» The data
[Start of Attachment]
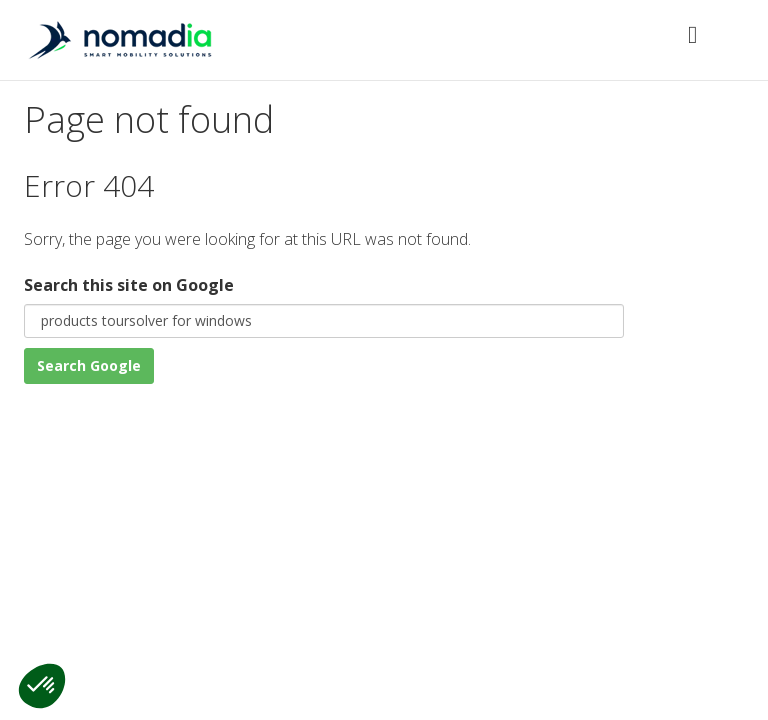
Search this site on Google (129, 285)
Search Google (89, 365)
[End of Attachment]
[Start of Attachment]
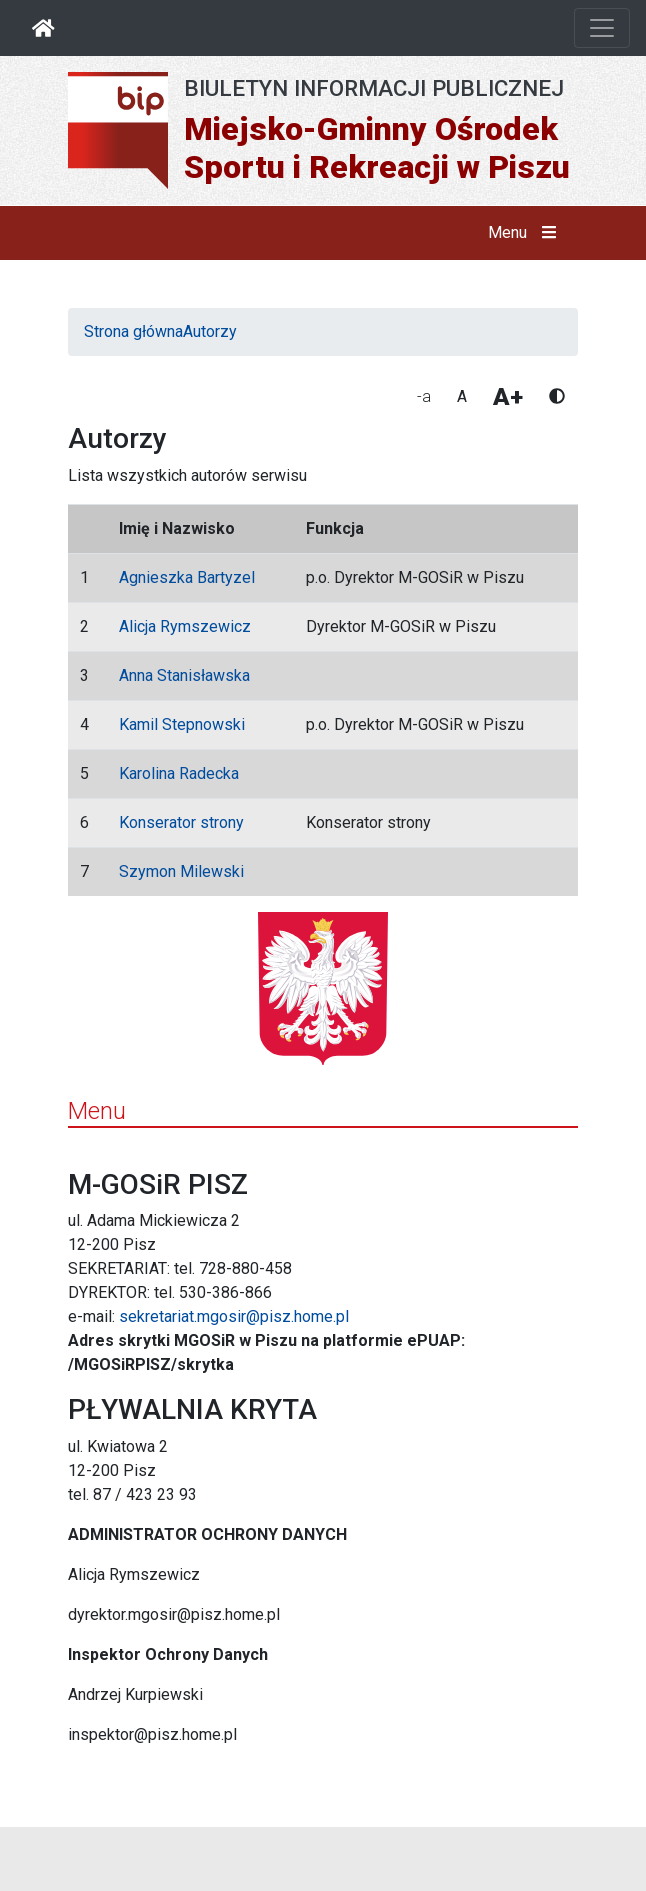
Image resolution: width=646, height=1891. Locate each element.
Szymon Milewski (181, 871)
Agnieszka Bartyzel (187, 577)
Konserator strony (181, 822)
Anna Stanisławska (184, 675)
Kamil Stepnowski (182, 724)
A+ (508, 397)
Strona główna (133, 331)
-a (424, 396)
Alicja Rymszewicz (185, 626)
[End of Attachment]
[Start of Attachment]
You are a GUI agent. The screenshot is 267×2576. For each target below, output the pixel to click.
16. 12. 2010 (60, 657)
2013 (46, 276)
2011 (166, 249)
[End of Attachment]
» The problem
Taking the lines above, repeat exactly those from the line that contains "Szymon Milewski (181, 871)" through the line that contains "Alicja Rymszewicz (185, 626)", and both of those lines as well. Include nothing else.

» Answer section
Szymon Milewski (181, 871)
Agnieszka Bartyzel (187, 577)
Konserator strony (181, 822)
Anna Stanisławska (184, 675)
Kamil Stepnowski (182, 724)
A+ (508, 397)
Strona główna (133, 331)
-a (424, 396)
Alicja Rymszewicz (185, 626)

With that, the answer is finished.